Vamos a suponer lo
siguiente, es diecisiete de Julio y
estamos en una tarde bochornosa
tomándonos un refresco en la terraza de un bar desconocido, donde nos ha dado
por sentarnos absolutamente al azar. Nada más hacerlo, sin embargo, a ambos nos
viene la cabeza al mismo tiempo, aunque
posiblemente no de forma milagrosa, que aquel lugar tiene un aspecto
francamente mejorable, por lo que casi sin decir una palabra nos levantamos y
continuamos el paseo. Porque se trataba de eso, pasear por el centro de la
ciudad para echar un vistazo a lo que se cuece por allí en pleno verano. Nos
hacemos la ilusión de ser unos turistas tratando de hacernos una idea general
de la ciudad, y si fuera posible de todo el país, pues aquí hay que decir que
somos famosos por tener una capacidad de inducción fuera de lo común. El que a
través de ese mecanismo lleguemos a alguna conclusión coherente es ya harina de
otro costal: con frecuencia el resultado es bastante catastrófico, pero no
quita un ápice a nuestro valor de arriesgarnos a tal labor con unos datos
evidentemente insuficientes. Nos sentamos en otra terraza casi idéntica cien
metros más allá, y al poco de pedirnos dos copas de cerveza concluimos que
aquel lugar no está de ninguna manera cerca del litoral. La humedad relativa es
muy baja y no se ve una sola gaviota, algo que haciendo acopio de nuestros
conocimientos, no sucedería por ejemplo en Brest, valga el ejemplo. Las palomas
sin embargo proliferan picoteando por el suelo, y a ambos nos da por comentar
también al unísono lo ridículo de su deambular. Es evidente que como todas las
aves, los pájaros no tienen brazos y deben impulsarse hacia delante a tirones
moviendo la cabeza hacia atrás y hacia adelante para impulsarse. Para eso o
porque no tienen otro remedio dada la fuerza que deben aplicar con el cuerpo a
sus diminutas patitas. O comoquiera que tal cosa suceda que esto no es un
tratado de fisiología animal. Las alas son otra cosa, y sería inútil que las
agitaran, pues al poco de hacerlo más que a andar echarían a volar, como todo
el mundo sabe. Incluido Leonardo da Vinci (en su día, claro está).
A
continuación y casi sin solución de continuidad, a él le da por referirse al
Ave Fénix, la maravillosa ave mítica que podía resurgir de sus propias cenizas,
y aunque yo le sigo haciendo algún comentario marginal refiriéndome a Lope de
vega, Fénix de los Ingenios, él afirma con decisión que tal cosa es lo que hará
en el futuro inmediato, ahora que el hijo de puta (sic) de su jefe le ha echado
del trabajo y está en el paro.

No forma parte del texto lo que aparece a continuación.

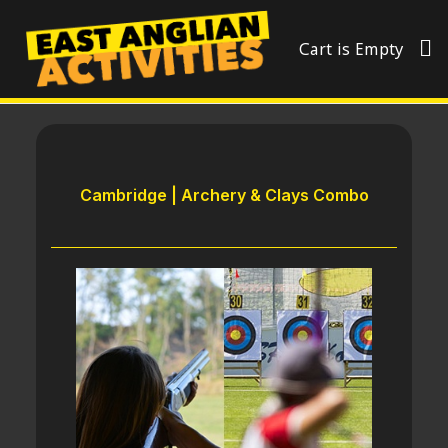
Cart is Empty
Cambridge | Archery & Clays Combo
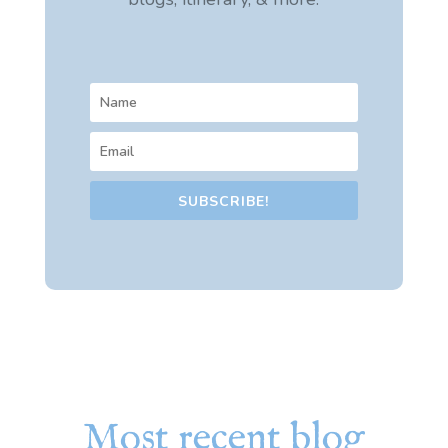
SUBSCRIBE!
Most recent blog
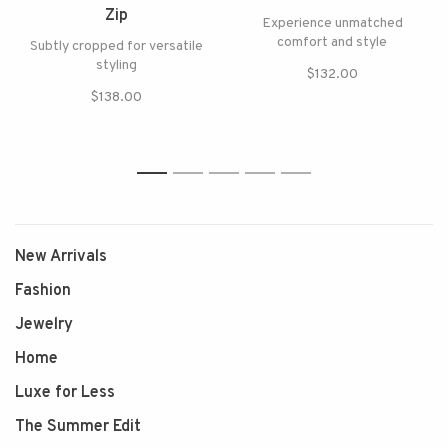
Zip
Experience unmatched
comfort and style
Subtly cropped for versatile
styling
$132.00
$138.00
1
2
3
4
5
New Arrivals
Fashion
Jewelry
Home
Luxe for Less
The Summer Edit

Por mi parte, no quiero despistarle y aprovecho
la ocasión para afirmar con rotundidad que tengo la certeza que lo conseguirá,
y si no como el ave fénix, que es un bicho que más allá de sus increíbles
cualidades siempre me ha dado un poco de grima, sino como una simple avutarda,
solo capaz de vuelos de corto recorrido, pero, sin embargo, facultada para la
firme deambulación bípeda, algo muy socorrido en determinadas regiones en las
que levantar el vuelo resulta literalmente imposible. En el interior de la
selva virgen o un bosque muy tupido, sin ir más lejos. Está de acuerdo.
Apuramos las cervezas, pagamos y nos levantamos dirigiéndonos de inmediato al
hotel, donde penamos recluirnos en la habitación y dedicarnos toda la noche y
lo que queda de la tarde a celebrar tan felices hallazgos por medios fáciles de
imaginar en unos enamorados. Pero sin apagar la luz.